Goal of the exercise: Everything from the line with "Dơi phong thủy" through the final line of the listing below must be retyped exactly, apart from the pictures.
====
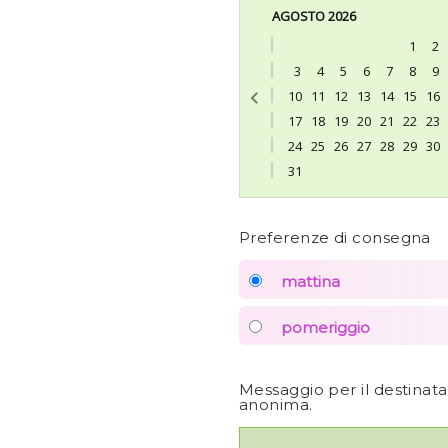
AGOSTO 2026
1
2
3
4
5
6
7
8
9
10
11
12
13
14
15
16
17
18
19
20
21
22
23
24
25
26
27
28
29
30
31
Preferenze di consegna
mattina
pomeriggio
Messaggio per il destinat
anonima.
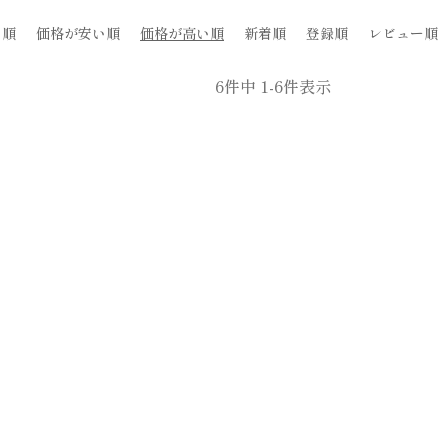
め順
価格が安い順
価格が高い順
新着順
登録順
レビュー順
6
件中
1
-
6
件表示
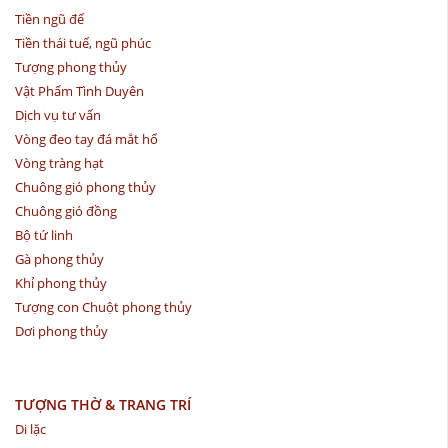
Tiền ngũ đế
Tiền thái tuế, ngũ phúc
Tượng phong thủy
Vật Phẩm Tình Duyên
Dịch vụ tư vấn
Vòng đeo tay đá mắt hổ
Vòng tràng hạt
Chuông gió phong thủy
Chuông gió đồng
Bộ tứ linh
Gà phong thủy
Khỉ phong thủy
Tượng con Chuột phong thủy
Dơi phong thủy
TƯỢNG THỜ & TRANG TRÍ
Di lặc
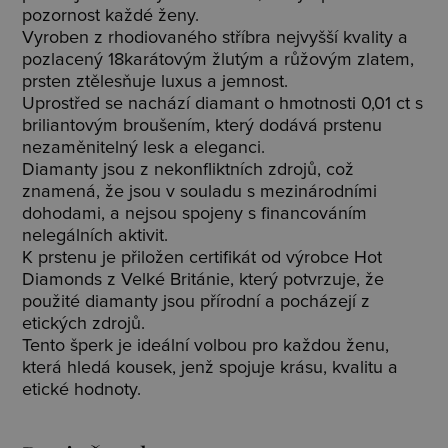
pozornost každé ženy.
Vyroben z rhodiovaného stříbra nejvyšší kvality a
pozlacený 18karátovým žlutým a růžovým zlatem,
prsten ztělesňuje luxus a jemnost.
Uprostřed se nachází diamant o hmotnosti 0,01 ct s
briliantovým broušením, který dodává prstenu
nezaměnitelný lesk a eleganci.
Diamanty jsou z nekonfliktních zdrojů, což
znamená, že jsou v souladu s mezinárodními
dohodami, a nejsou spojeny s financováním
nelegálních aktivit.
K prstenu je přiložen certifikát od výrobce Hot
Diamonds z Velké Británie, který potvrzuje, že
použité diamanty jsou přírodní a pocházejí z
etických zdrojů.
Tento šperk je ideální volbou pro každou ženu,
která hledá kousek, jenž spojuje krásu, kvalitu a
etické hodnoty.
====
Response to this exercise:
Dơi phong thủy
TƯỢNG THỜ & TRANG TRÍ
Di lặc
pozornost každé ženy.
Vyroben z rhodiovaného stříbra nejvyšší kvality a
pozlacený 18karátovým žlutým a růžovým zlatem,
prsten ztělesňuje luxus a jemnost.
Uprostřed se nachází diamant o hmotnosti 0,01 ct s
briliantovým broušením, který dodává prstenu
nezaměnitelný lesk a eleganci.
Diamanty jsou z nekonfliktních zdrojů, což
znamená, že jsou v souladu s mezinárodními
dohodami, a nejsou spojeny s financováním
nelegálních aktivit.
K prstenu je přiložen certifikát od výrobce Hot
Diamonds z Velké Británie, který potvrzuje, že
použité diamanty jsou přírodní a pocházejí z
etických zdrojů.
Tento šperk je ideální volbou pro každou ženu,
která hledá kousek, jenž spojuje krásu, kvalitu a
etické hodnoty.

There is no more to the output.